London
is a hectic place. Normally filled with more traffic and pedestrians than seems
humanly possible, people crammed this close together tend to get edgy. What if
a terrifying virus got unleashed that turns the inhabitants of the UK into rage
fuelled running zombie monsters known as the ‘infected’? Before imagining the UK as a green and pleasant isle of wonder for
the opening ceremony of the London Olympics, Danny Boyle cleared the streets of
London to
envisage a truly shocking zombie apocalypse.

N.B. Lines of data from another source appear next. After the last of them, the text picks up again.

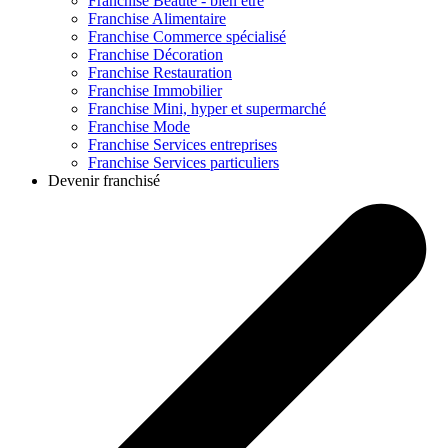
Franchise
Beauté - bien être
Franchise
Alimentaire
Franchise
Commerce spécialisé
Franchise
Décoration
Franchise
Restauration
Franchise
Immobilier
Franchise
Mini, hyper et supermarché
Franchise
Mode
Franchise
Services entreprises
Franchise
Services particuliers
Devenir franchisé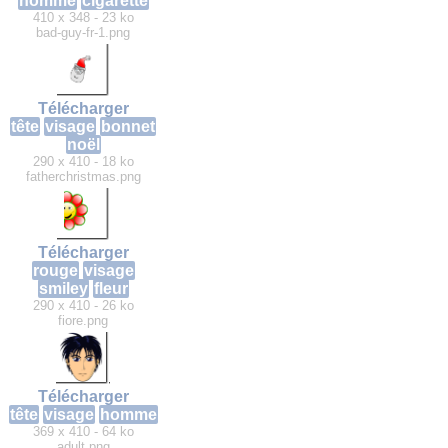
homme
cigarette
410 x 348 - 23 ko
bad-guy-fr-1.png
Télécharger
tête
visage
bonnet
noël
290 x 410 - 18 ko
fatherchristmas.png
Télécharger
rouge
visage
smiley
fleur
290 x 410 - 26 ko
fiore.png
Télécharger
tête
visage
homme
369 x 410 - 64 ko
adult.png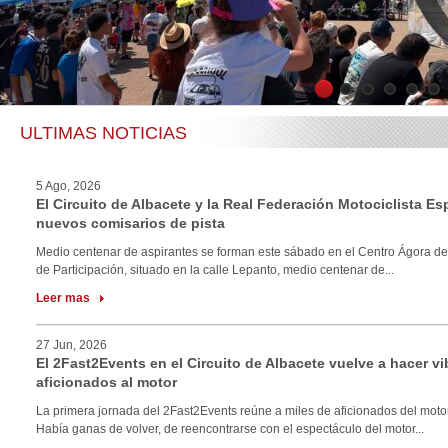
1
2
3
4
5
6
ULTIMAS NOTICIAS
5 Ago, 2026
El Circuito de Albacete y la Real Federación Motociclista E
nuevos comisarios de pista
Medio centenar de aspirantes se forman este sábado en el Centro Ágora de
de Participación, situado en la calle Lepanto, medio centenar de...
Leer mas
27 Jun, 2026
El 2Fast2Events en el Circuito de Albacete vuelve a hacer vi
aficionados al motor
La primera jornada del 2Fast2Events reúne a miles de aficionados del motor
Había ganas de volver, de reencontrarse con el espectáculo del motor...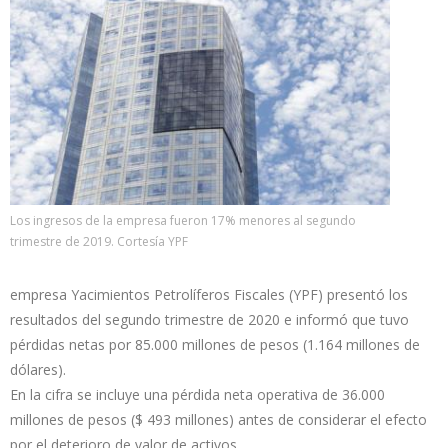
Los ingresos de la empresa fueron 17% menores al segundo
trimestre de 2019. Cortesía YPF
empresa Yacimientos Petrolíferos Fiscales (YPF) presentó los
resultados del segundo trimestre de 2020 e informó que tuvo
pérdidas netas por 85.000 millones de pesos (1.164 millones de
dólares).
En la cifra se incluye una pérdida neta operativa de 36.000
millones de pesos ($ 493 millones) antes de considerar el efecto
por el deterioro de valor de activos.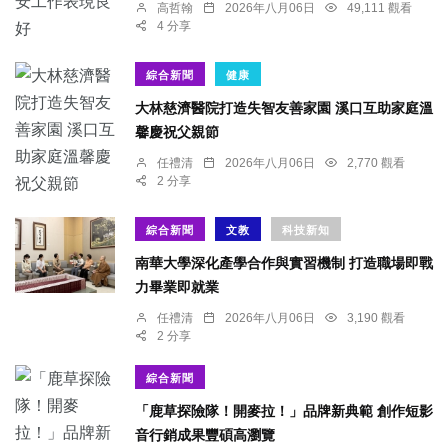
高哲翰
2026年八月06日
49,111 觀看
4 分享
綜合新聞
健康
大林慈濟醫院打造失智友善家園 溪口互助家庭溫
馨慶祝父親節
任禮清
2026年八月06日
2,770 觀看
2 分享
綜合新聞
文教
科技新知
南華大學深化產學合作與實習機制 打造職場即戰
力畢業即就業
任禮清
2026年八月06日
3,190 觀看
2 分享
綜合新聞
「鹿草探險隊！開麥拉！」品牌新典範 創作短影
音行銷成果豐碩高瀏覽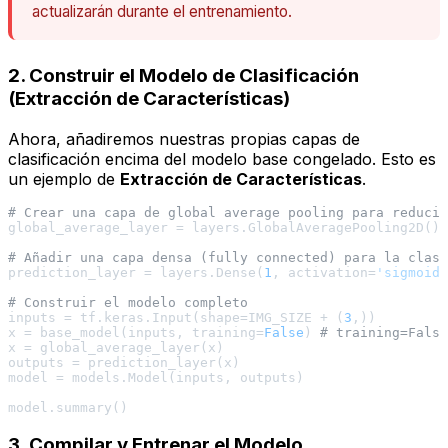
actualizarán durante el entrenamiento.
2. Construir el Modelo de Clasificación
(Extracción de Características)
Ahora, añadiremos nuestras propias capas de
clasificación encima del modelo base congelado. Esto es
un ejemplo de
Extracción de Características
.
# Crear una capa de global average pooling para reducir
global_average_layer = layers.GlobalAveragePooling2D()

# Añadir una capa densa (fully connected) para la clasi
prediction_layer = layers.Dense(
1
, activation=
'sigmoid'
# Construir el modelo completo
inputs = tf.keras.Input(shape=IMG_SIZE + (
3
,))

x = base_model(inputs, training=
False
) 
# training=False
x = global_average_layer(x)

outputs = prediction_layer(x)

model = models.Model(inputs, outputs)

3. Compilar y Entrenar el Modelo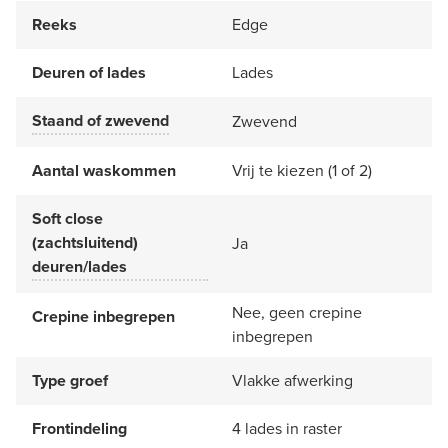
Reeks
Edge
Deuren of lades
Lades
Staand of zwevend
Zwevend
Aantal waskommen
Vrij te kiezen (1 of 2)
Soft close
(zachtsluitend)
Ja
deuren/lades
Nee, geen crepine
Crepine inbegrepen
inbegrepen
Type groef
Vlakke afwerking
Frontindeling
4 lades in raster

Recently roused from a coma, bicycle courier Jim (Cillian
Murphy) checks himself out of a deserted hospital and finds London completely empty. The bustle of the
city is dead, left only with an eerie stillness. This is what London will look like when the apocalypse
comes. Desolate, forsaken and forgotten. The survivors are hiding out of sight.

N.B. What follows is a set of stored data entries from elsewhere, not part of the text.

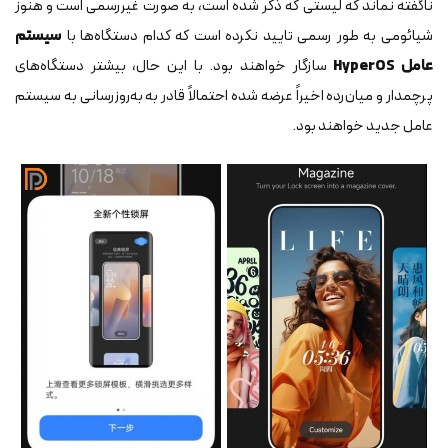
ناگفته نماند که لیستی که ذکر شده است، به صورت غیررسمی است و هنوز
شیائومی به طور رسمی تایید نکرده است که کدام دستگاه‌ها با
سیستم
عامل HyperOS
سازگار خواهند بود. با این حال، بیشتر دستگاه‌های
پرچمدار و میان‌رده اخیراً عرضه شده احتمالاً قادر به به‌روزرسانی به سیستم
عامل جدید خواهند بود.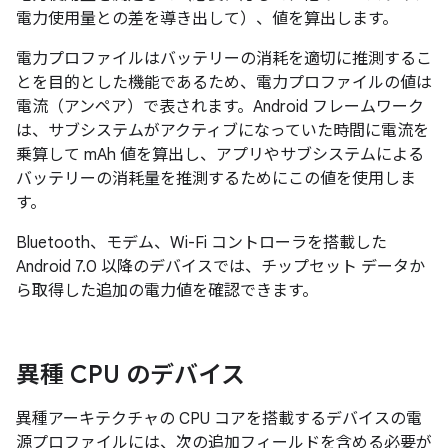
電力使用量との差を導き出して）、値を算出します。
電力プロファイルはバッテリーの消耗を適切に推測するこ
とを目的とした機能であるため、電力プロファイルの値は
電流（アンペア）で表されます。Android フレームワーク
は、サブシステムがアクティブになっていた時間に電流を
乗算して mAh 値を算出し、アプリやサブシステムによる
バッテリーの消耗量を推測するためにこの値を使用しま
す。
Bluetooth、モデム、Wi-Fi コントローラを搭載した
Android 7.0 以降のデバイスでは、チップセット データか
ら取得した追加の電力値を確認できます。
異種 CPU のデバイス
異種アーキテクチャの CPU コアを搭載するデバイスの電
源プロファイルには、次の追加フィールドを含める必要が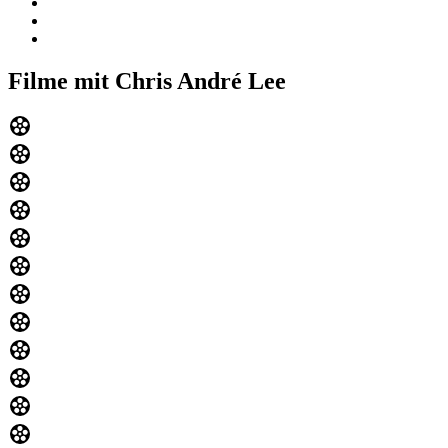
Filme mit Chris André Lee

The Infected appear from nowhere like rabid dogs intent only on attack. The
film later has Jim and other survivors shop in empty supermarkets and travel
down empty motorways all in search of an army base that promises hope. But when
the world goes to hell, is it really the army we should be turning to for help?
John Murphy’s
entire soundtrack is a master class in atmospheric horror scoring, but as all
hell breaks loose at the climax of 28
Days Later, his In the House, In a
Heartbeat climbs to an explosive crescendo over six minutes of beautifully
shot, visceral violence.
Our three surviving characters (a man, a woman and a teen
girl) have dodged death at the hands of rage infected super-zombies, only to
find themselves in the ‘safety’ of an army base populated by aggressive male
soldiers who have a scary attitude to women.

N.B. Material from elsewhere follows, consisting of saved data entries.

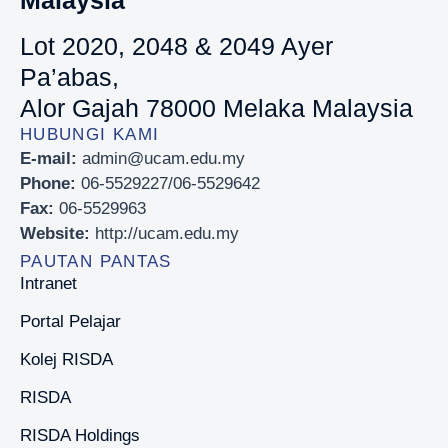
Malaysia
Lot 2020, 2048 & 2049 Ayer
Pa’abas,
Alor Gajah 78000 Melaka Malaysia
HUBUNGI KAMI
E-mail:
admin@ucam.edu.my
Phone:
06-5529227/06-5529642
Fax:
06-5529963
Website:
http://ucam.edu.my
PAUTAN PANTAS
Intranet
Portal Pelajar
Kolej RISDA
RISDA
RISDA Holdings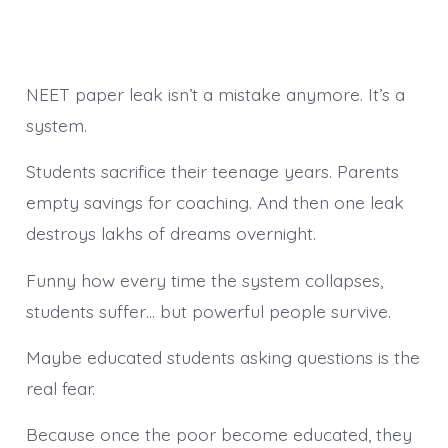
NEET paper leak isn’t a mistake anymore. It’s a
system.
Students sacrifice their teenage years. Parents
empty savings for coaching. And then one leak
destroys lakhs of dreams overnight.
Funny how every time the system collapses,
students suffer… but powerful people survive.
Maybe educated students asking questions is the
real fear.
Because once the poor become educated, they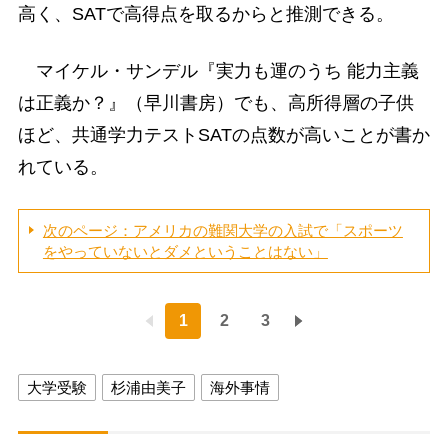
高く、SATで高得点を取るからと推測できる。
マイケル・サンデル『実力も運のうち 能力主義
は正義か？』（早川書房）でも、高所得層の子供
ほど、共通学力テストSATの点数が高いことが書か
れている。
次のページ：アメリカの難関大学の入試で「スポーツ
をやっていないとダメということはない」
1
2
3
大学受験
杉浦由美子
海外事情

As hero Jim escapes the soldiers’ clutches and begins a
rage-fuelled rampage with the help of some unleashed Infected, Murphy’s music
builds and builds; quiet and calm at first with just two piano notes, then
joined by mounting acoustic guitars and climaxing with drums crashing, electric
guitar pounding and the visuals on screen becoming more and more terrifying as the
deadly mixture of frightened soldiers, vicious Infected and one angry
protagonist face off in the confines of the dark mansion. This is music to gouge out eyes to.